Sosa's agent, Adam Katz, told The Associated Press he had no comment on the report.

As names on that list continue to trickle out, calls to release it are growing louder even though the tests were supposed to be confidential.

"I think it's unfair when a list that was supposed to be confidential, now names start coming out one at a time, two at a time, for Sammy," said Don Baylor, who is the Rockies' hitting coach and Sosa's former manager with the Cubs. "He is completely out of the game.

"There are 102 or so other players wondering if their names are going to be called. It really doesn't serve a purpose right now."

White Sox manager Ozzie Guillen, Sosa's teammate in the late 1980s and early 1990s, is in that group.

"Get it over with," he said. "Get those names out there. Whoever is guilty is guilty. Whoever is clean is clean. And then baseball can deal with that once and that's it. Every month, we've got to talk about somebody. It's not a good thing. It's not healthy for the game."

White Sox outfielder Scott Podsednik said everyone should be past the point of being surprised when another player is linked to steroid use.

"I'm really surprised by how people are so shocked when some other one's name pops up," he said. "It's not surprising. It's not that shocking. It is what it is. That was part of those times."

Los Angeles Dodgers star Manny Ramirez is serving a 50-game suspension for violating baseball's drug policy, and New York Yankees slugger Alex Rodriguez admitted he used steroids from 2001 to 2003 with Texas.

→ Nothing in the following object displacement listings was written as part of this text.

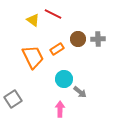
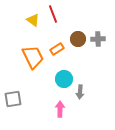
red line: rotated 42 degrees clockwise
gray arrow: rotated 56 degrees clockwise
gray square: rotated 24 degrees clockwise
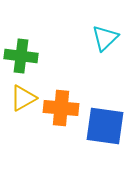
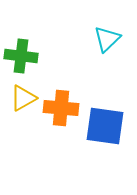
cyan triangle: moved 2 px right, 1 px down
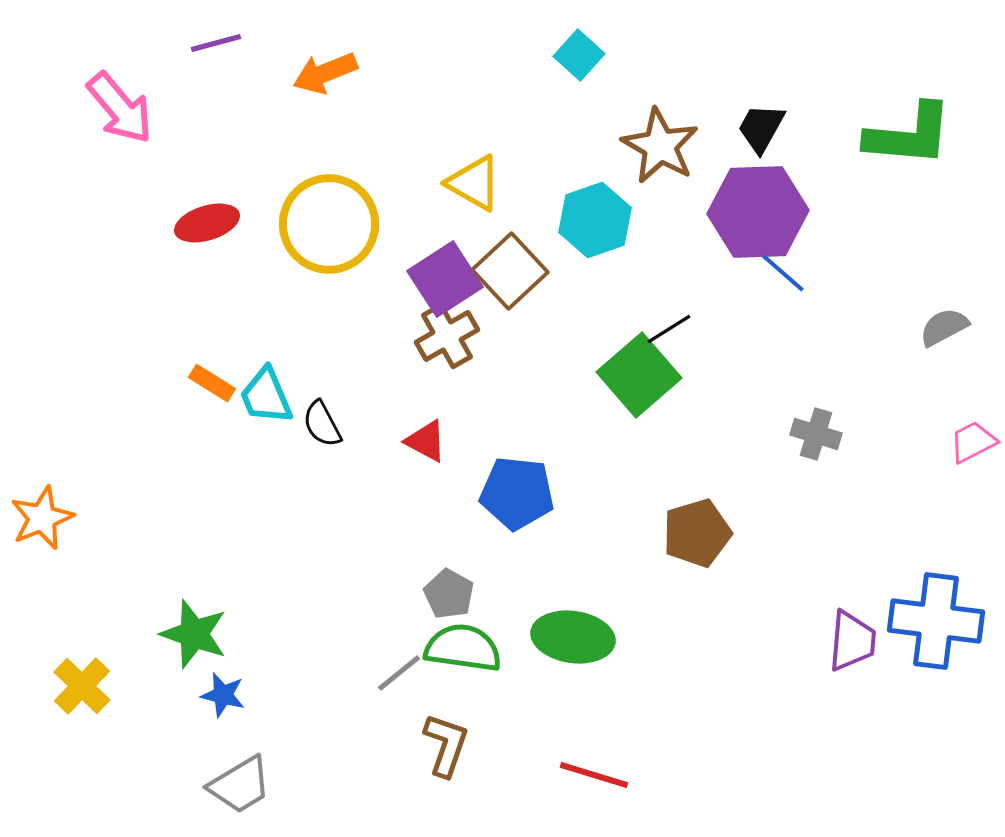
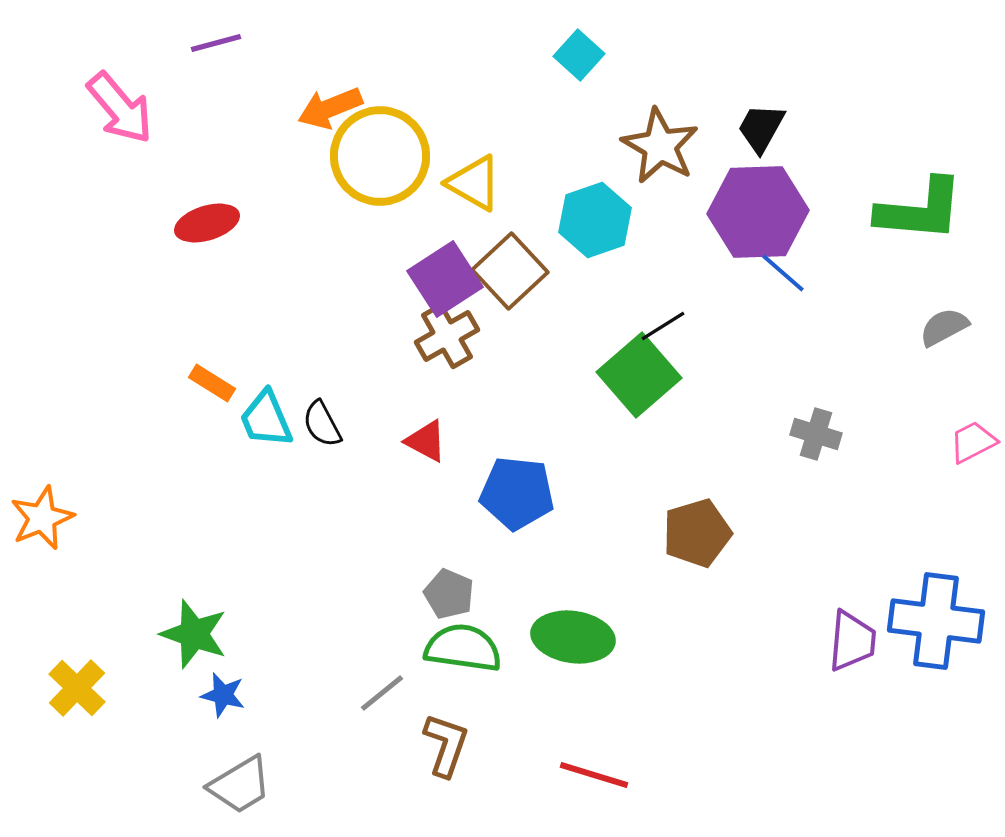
orange arrow: moved 5 px right, 35 px down
green L-shape: moved 11 px right, 75 px down
yellow circle: moved 51 px right, 68 px up
black line: moved 6 px left, 3 px up
cyan trapezoid: moved 23 px down
gray pentagon: rotated 6 degrees counterclockwise
gray line: moved 17 px left, 20 px down
yellow cross: moved 5 px left, 2 px down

"As far as being surprised, I was surprised with Manny. And after that, I mean, how can you be surprised anymore? After Manny, how can you be surprised?" Torre said.

"There are a lot of players on teams today that have been lumped in with everybody else, just because they hit a ball out of the ballpark. And the players are going to have to live through that," he said.

Sosa ranks sixth on baseball's career home run list. He last played in the majors in 2007 with Texas.

"Nothing surprises me anymore," injured Cubs third baseman Aramis Ramirez said. "Everybody talked about it, but I played with him for two years here and I never saw him do anything wrong."

By the time Ramirez joined the team midway through the 2003 season in a trade with Pittsburgh, Sosa was starting to decline. He finished with 40 homers and a .279 average that year but hit .253 with 35 homers in 2004.

"He didn't hit 60 homers when I was here. He wasn't that kind of player when I came over here," Ramirez said.

Baseball's steroids scandal has not only tarnished the records of sluggers such as Barry Bonds, Mark McGwire and Sosa, it has damaged their chances of being elected to the Hall of Fame.

"It's just like gambling on baseball. If you're not supposed to do it, you shouldn't be able to get in," Los Angeles Angels infielder Chone Figgins said. "It's the Hall of Fame, not the Hall of Cheatin'. It's like not paying your taxes. They eventually catch up to you."